Congratulations President Barack Obama.
African-American Firsts: Government
- Local elected official: John Mercer Langston, 1855, town clerk of Brownhelm Township, Ohio.
- State elected official: Alexander Lucius Twilight, 1836, the Vermont legislature.
- Mayor of major city: Carl Stokes, Cleveland, Ohio, 1967–1971. The first black woman to serve as a mayor of a major U.S. city was Sharon Pratt Dixon Kelly, Washington, DC, 1991–1995.
- Governor (appointed): P.B.S. Pinchback served as governor of Louisiana from Dec. 9, 1872–Jan. 13, 1873, during impeachment proceedings against the elected governor.

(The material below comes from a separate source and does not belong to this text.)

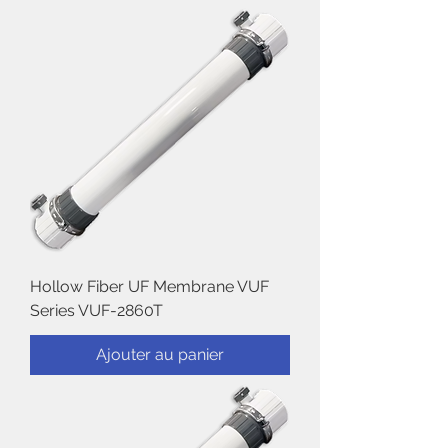
Hollow Fiber UF Membrane VUF
Series VUF-2860T
Ajouter au panier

- Governor (elected): L. Douglas Wilder, Virginia, 1990–1994. The only other elected black governor has been Deval Patrick, Massachusetts, 2007–
- U.S. Representative: Joseph Rainey became a Congressman from South Carolina in 1870 and was reelected four more times. The first black female U.S. Representative was Shirley Chisholm, Congresswoman from New York, 1969–1983.

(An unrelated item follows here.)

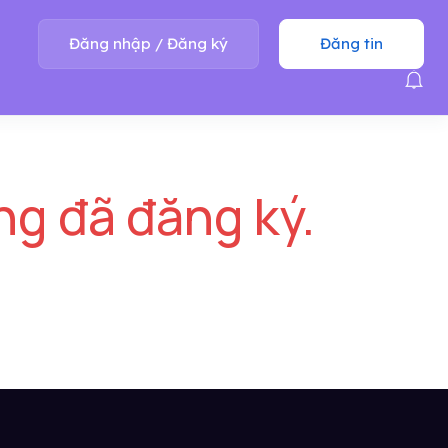
Đăng nhập
/
Đăng ký
Đăng tin
ng đã đăng ký.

- U.S. Senator: Hiram Revels became Senator from Mississippi from Feb. 25, 1870, to March 4, 1871, during Reconstruction. Edward Brooke became the first African-American Senator since Reconstruction, 1966–1979. Carol Mosely Braun became the first black woman Senator serving from 1992–1998 for the state of Illinois. (There have only been a total of five black senators in U.S. history: the remaining two are Blanche K. Bruce [1875–1881] and Barack Obama (2005– ).
- U.S. cabinet member: Robert C. Weaver, 1966–1968, Secretary of the Department of Housing and Urban Development under Lyndon Johnson; the first black female cabinet minister was Patricia Harris, 1977, Secretary of the Department of Housing and Urban Development under Jimmy Carter.

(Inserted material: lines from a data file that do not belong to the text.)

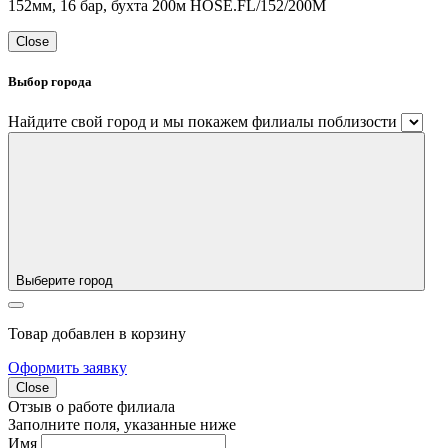
152мм, 16 бар, бухта 200м HOSE.FL/152/200M
Close
Выбор города
Найдите свой город и мы покажем филиалы поблизости
Выберите город
Товар добавлен в корзину
Оформить заявку
Close
Отзыв о работе филиала
Заполните поля, указанные ниже
Имя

- U.S. Secretary of State: Gen. Colin Powell, 2001–2004. The first black female Secretary of State was Condoleezza Rice, 2005–.
- Major Party Nominee for President: Sen. Barack Obama, 2008. The Democratic Party selected him as its presidential nominee.
- U.S. President: Sen. Barack Obama, 2008. Obama defeated Sen. John McCain in the general election on Nov. 4, 2008.
African-American Firsts: Law
- Editor, Harvard Law Review: Charles Hamilton Houston, 1919. Barack Obama became the first President of the Harvard Law Review.
- Federal Judge: William Henry Hastie, 1946; Constance Baker Motley became the first black woman federal judge, 1966.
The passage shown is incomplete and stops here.